Reinforcement Learning Notes: Introduction to reinforcement learning

10 minute read

Published:

Brief introduction to reinforcement learning.

Introduction to reinforcement learning

Machine learning (ML) is a subfield of aritificial intelligence (AI) where, via mathematical modeling, one is trying to make predicitions. At the time of the writing, ML has three core fields

  • Supervised learning
  • Unsupervised learning
  • Reinforcement learning

Let’s review briefly what supervised and unsupervised learning paradigms are and then get into RL which is the theme of these notes.

Supervised learning paradigm

Supervised learning algorithms are, broadly speaking, categorized into

  • Regression models
  • Classification models

Regression modeling is concerned with numerical predictions such as the price of a house. Linear regression assumes the following mathematical relationship between the variables

\[y = ax + b + \epsilon\]

where epsilon represents the modeling error. The following image shows a data set and the linear regression line fitted in it

Trulli
Figure 1. Example of simple linear regression. Image from [2].

Below is an example of linear regression using sklearn. The example assumes just one feature.

import numpy as np
import matplotlib.pyplot as plt
from sklearn.linear_model import LinearRegression
# Data Generation
np.random.seed(42)
x = np.random.rand(100, 1)
y = 1 + 2 * x + .1 * np.random.randn(100, 1)

# Shuffles the indices
idx = np.arange(100)
np.random.shuffle(idx)

# Uses first 80 random indices for train
train_idx = idx[:80]
# Uses the remaining indices for validation
val_idx = idx[80:]

# Generates train and validation sets
x_train, y_train = x[train_idx], y[train_idx]
x_val, y_val = x[val_idx], y[val_idx]
plt.title("Train data")
plt.scatter(x_train, y_train)
<matplotlib.collections.PathCollection at 0x7fcb5c0e6fd0>

png

linr = LinearRegression()
linr.fit(x_train, y_train)
print(linr.intercept_, linr.coef_[0])
[1.02354075] [1.96896447]

Now that we have model we can use it to make predictions.

Classification modeling is concerned with classifying or labeling appropriately data points.

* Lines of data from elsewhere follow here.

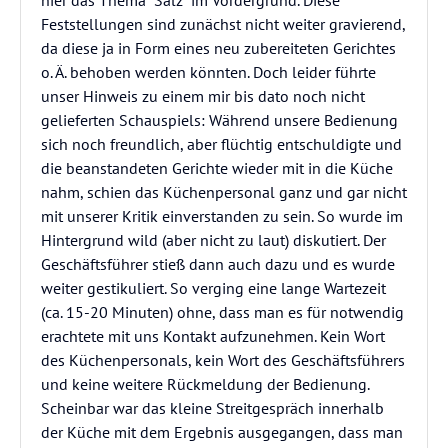
hier das Thema "Salz" im Vordergrund. Diese
Feststellungen sind zunächst nicht weiter gravierend,
da diese ja in Form eines neu zubereiteten Gerichtes
o. Ä. behoben werden könnten. Doch leider führte
unser Hinweis zu einem mir bis dato noch nicht
gelieferten Schauspiels: Während unsere Bedienung
sich noch freundlich, aber flüchtig entschuldigte und
die beanstandeten Gerichte wieder mit in die Küche
nahm, schien das Küchenpersonal ganz und gar nicht
mit unserer Kritik einverstanden zu sein. So wurde im
Hintergrund wild (aber nicht zu laut) diskutiert. Der
Geschäftsführer stieß dann auch dazu und es wurde
weiter gestikuliert. So verging eine lange Wartezeit
(ca. 15-20 Minuten) ohne, dass man es für notwendig
erachtete mit uns Kontakt aufzunehmen. Kein Wort
des Küchenpersonals, kein Wort des Geschäftsführers
und keine weitere Rückmeldung der Bedienung.
Scheinbar war das kleine Streitgespräch innerhalb
der Küche mit dem Ergebnis ausgegangen, dass man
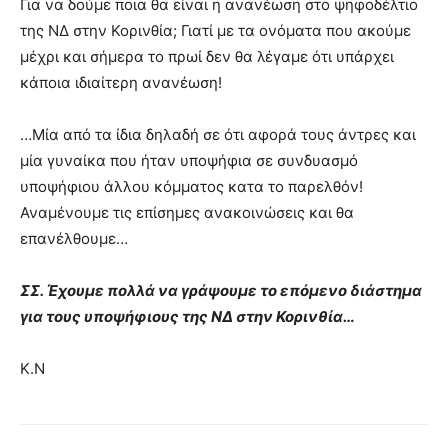
Για να δούμε ποια θα είναι η ανανέωση στο ψηφοδέλτιο
της ΝΔ στην Κορινθία; Γιατί με τα ονόματα που ακούμε
μέχρι και σήμερα το πρωί δεν θα λέγαμε ότι υπάρχει
κάποια ιδιαίτερη ανανέωση!
…Μία από τα ίδια δηλαδή σε ότι αφορά τους άντρες και
μία γυναίκα που ήταν υποψήφια σε συνδυασμό
υποψήφιου άλλου κόμματος κατα το παρελθόν!
Αναμένουμε τις επίσημες ανακοινώσεις και θα
επανέλθουμε…
ΣΣ. Έχουμε πολλά να γράψουμε το επόμενο διάστημα
για τους υποψήφιους της ΝΔ στην Κορινθία…
Κ.Ν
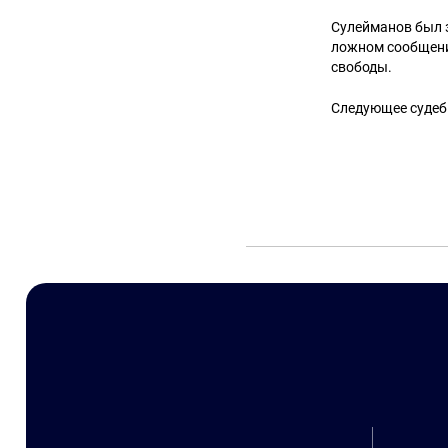
Сулейманов был з
ложном сообщении
свободы.
Следующее судебн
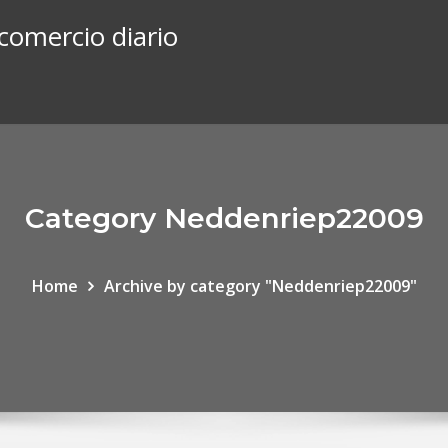
comercio diario
Category Neddenriep22009
Home
Archive by category "Neddenriep22009"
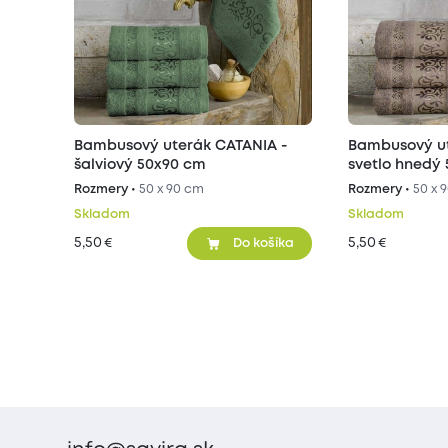
Bambusový uterák CATANIA -
Bambusový ut
šalviový 50x90 cm
svetlo hnedý
Rozmery •
50 x 90 cm
Rozmery •
50 x 
Skladom
Skladom
5,50
5,50
€
€
Do košíka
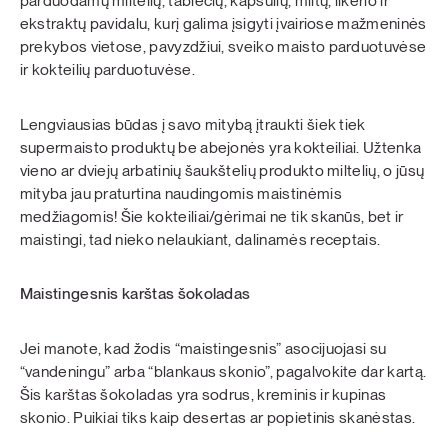
parduodamų miltelių, tablečių, kapsulių, miltų, likerio ir
ekstraktų pavidalu, kurį galima įsigyti įvairiose mažmeninės
prekybos vietose, pavyzdžiui, sveiko maisto parduotuvėse
ir kokteilių parduotuvėse.
Lengviausias būdas į savo mitybą įtraukti šiek tiek
supermaisto produktų be abejonės yra kokteiliai. Užtenka
vieno ar dviejų arbatinių šaukštelių produkto miltelių, o jūsų
mityba jau praturtina naudingomis maistinėmis
medžiagomis! Šie kokteiliai/gėrimai ne tik skanūs, bet ir
maistingi, tad nieko nelaukiant, dalinamės receptais.
Maistingesnis karštas šokoladas
Jei manote, kad žodis “maistingesnis” asocijuojasi su
“vandeningu” arba “blankaus skonio”, pagalvokite dar kartą.
Šis karštas šokoladas yra sodrus, kreminis ir kupinas
skonio. Puikiai tiks kaip desertas ar popietinis skanėstas.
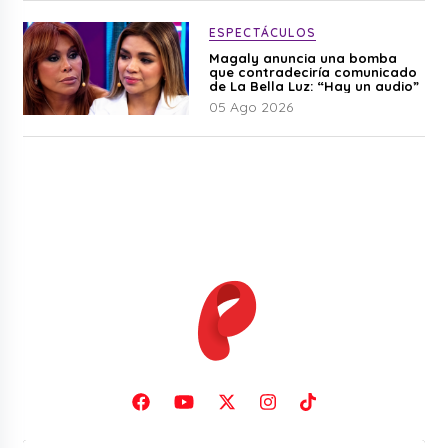
ESPECTÁCULOS
Magaly anuncia una bomba
que contradeciría comunicado
de La Bella Luz: “Hay un audio”
05 Ago 2026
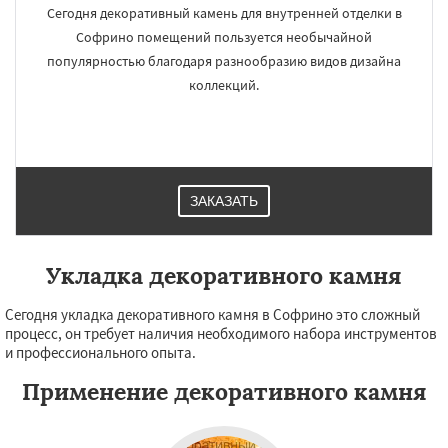
Сегодня декоративный камень для внутренней отделки в
Софрино помещений пользуется необычайной
популярностью благодаря разнообразию видов дизайна
коллекций.
ЗАКАЗАТЬ
Укладка декоративного камня
Сегодня укладка декоративного камня в Софрино это сложный
процесс, он требует наличия необходимого набора инструментов
и профессионального опыта.
Применение декоративного камня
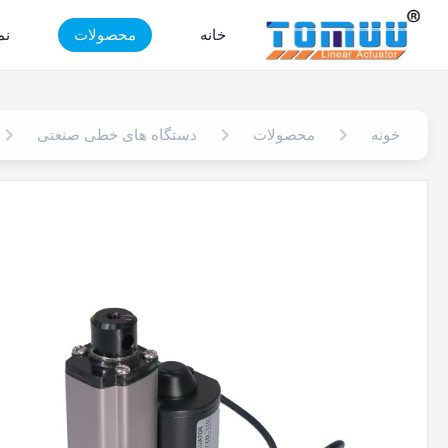
خانه
محصولات
نم
خونه
محصولات
دستگاه های خطی صنعتی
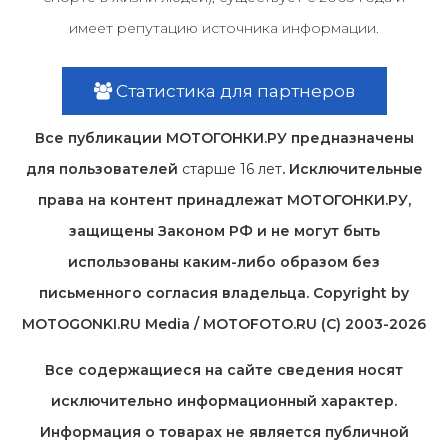
имеет репутацию источника информации.
Статистика для партнеров
Все публикации МОТОГОНКИ.РУ предназначены
для пользователей
старше 16 лет
. Исключительные
права на контент принадлежат МОТОГОНКИ.РУ,
защищены Законом РФ и не могут быть
использованы каким-либо образом без
письменного согласия владельца. Copyright by
MOTOGONKI.RU Media / MOTOFOTO.RU (C) 2003-2026
Все содержащиеся на cайте сведения носят
исключительно информационный характер.
Информация о товарах не является публичной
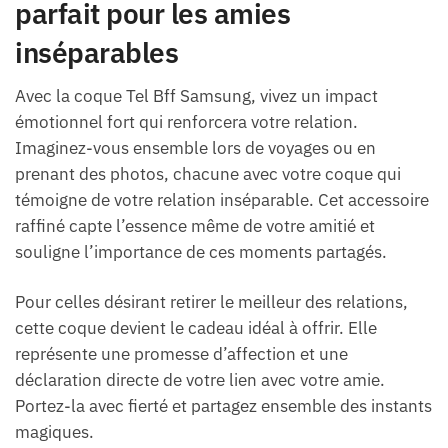
parfait pour les amies
inséparables
Avec la coque Tel Bff Samsung, vivez un impact
émotionnel fort qui renforcera votre relation.
Imaginez-vous ensemble lors de voyages ou en
prenant des photos, chacune avec votre coque qui
témoigne de votre relation inséparable. Cet accessoire
raffiné capte l’essence même de votre amitié et
souligne l’importance de ces moments partagés.
Pour celles désirant retirer le meilleur des relations,
cette coque devient le cadeau idéal à offrir. Elle
représente une promesse d’affection et une
déclaration directe de votre lien avec votre amie.
Portez-la avec fierté et partagez ensemble des instants
magiques.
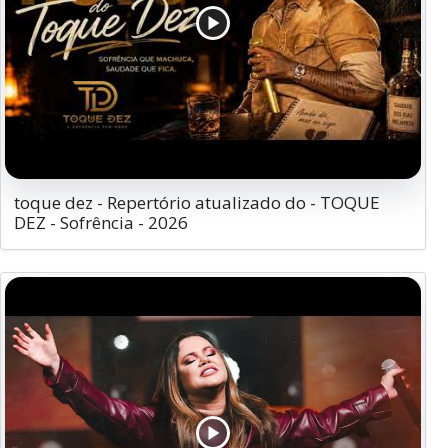
toque dez - Repertório atualizado do - TOQUE
DEZ - Sofrência - 2026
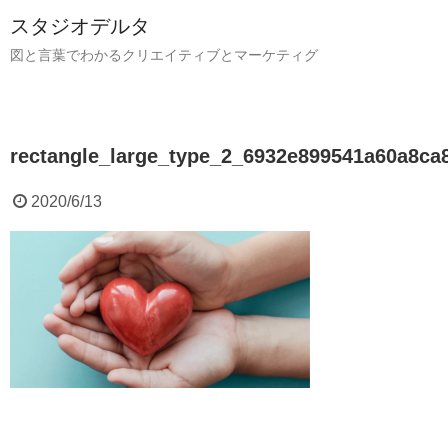
スタジオデルタ
図と言葉でわかるクリエイティブとマーケティグ
rectangle_large_type_2_6932e899541a60a8ca
2020/6/13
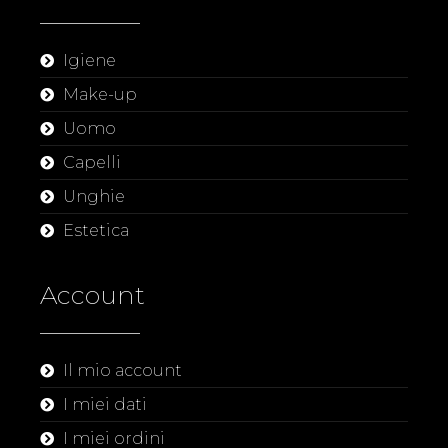
Igiene
Make-up
Uomo
Capelli
Unghie
Estetica
Account
Il mio account
I miei dati
I miei ordini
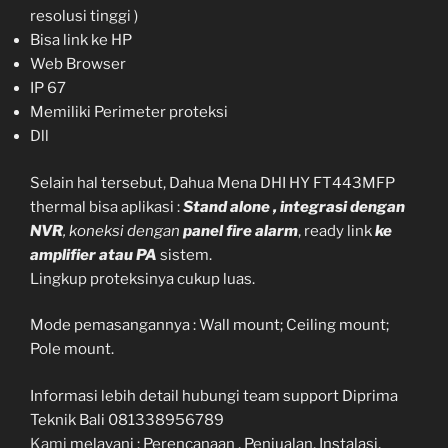
resolusi tinggi )
Bisa link ke HP
Web Browser
IP 67
Memiliki Perimeter proteksi
Dll
Selain hal tersebut, Dahua Mena DHI HY FT443MFP
thermal bisa aplikasi :
Stand alone ,
integrasi dengan
NVR
,
koneksi dengan
panel fire alarm
, ready link
ke
amplifier atau PA
sistem.
Lingkup proteksinya cukup luas.
Mode pemasangannya : Wall mount; Ceiling mount;
Pole mount.
Informasi lebih detail hubungi team support Diprima
Teknik Bali 081338956789
Kami
melayani : Perencanaan , Penjualan, Instalasi,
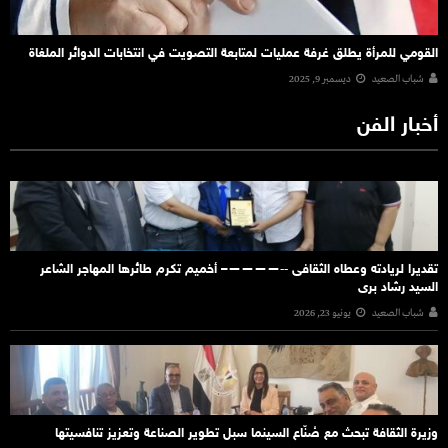
القومي للمرأة يطلق غرفة عمليات لمتابعة التصويت في انتخابات الدوائر الملغاة
شباب الصعيد
ديسمبر 9, 2025
أخبار الفن
تقديرا لريادته وعطاه الثقافى ‐‐————– أخميم تكرم طائرها المهاجر الشاعر
السيد رشاد برى
شباب الصعيد
يونيو 23, 2026
وزيرة الثقافة تبحث مع صُنّاع السينما سبل تطوير الصناعة وتعزيز تنافسيتها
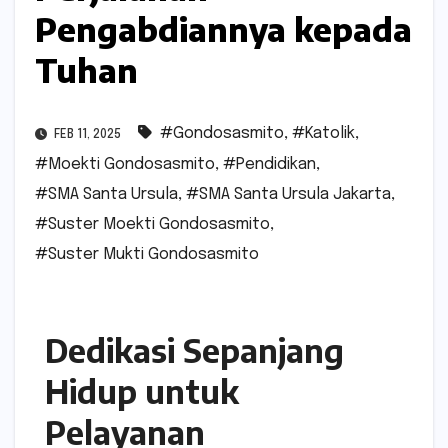
Pengabdiannya kepada
Tuhan
#Gondosasmito
,
#Katolik
,
FEB 11, 2025
#Moekti Gondosasmito
,
#Pendidikan
,
#SMA Santa Ursula
,
#SMA Santa Ursula Jakarta
,
#Suster Moekti Gondosasmito
,
#Suster Mukti Gondosasmito
Dedikasi Sepanjang
Hidup untuk
Pelayanan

For example given a set of images depicting cats and dogs classify which image shows a cat and which shows a dog. Another example could be to classify email as spam or not spam. A very simple classification algorithm is the k-nearest neighbors. The following images show the application of the algorithm on the given data set (shown in the top image) and the classification achived using one (middle image) and five neighbors (bottom) image

Trulli
Figure 1. The dataset. Image from [3].
Trulli
Figure 2. The 1NN classification map. Image from [3].
Trulli
Figure 3. The 5NN classification map. Image from [3].

Regardless of whether we apply a regression or a classification methodology, in supervised learning we have in hand a data set $\mathcal{D}$. The data set contains a number of points that hopefully describe the environment we want to understand. Each of these points is also labeled accordingly.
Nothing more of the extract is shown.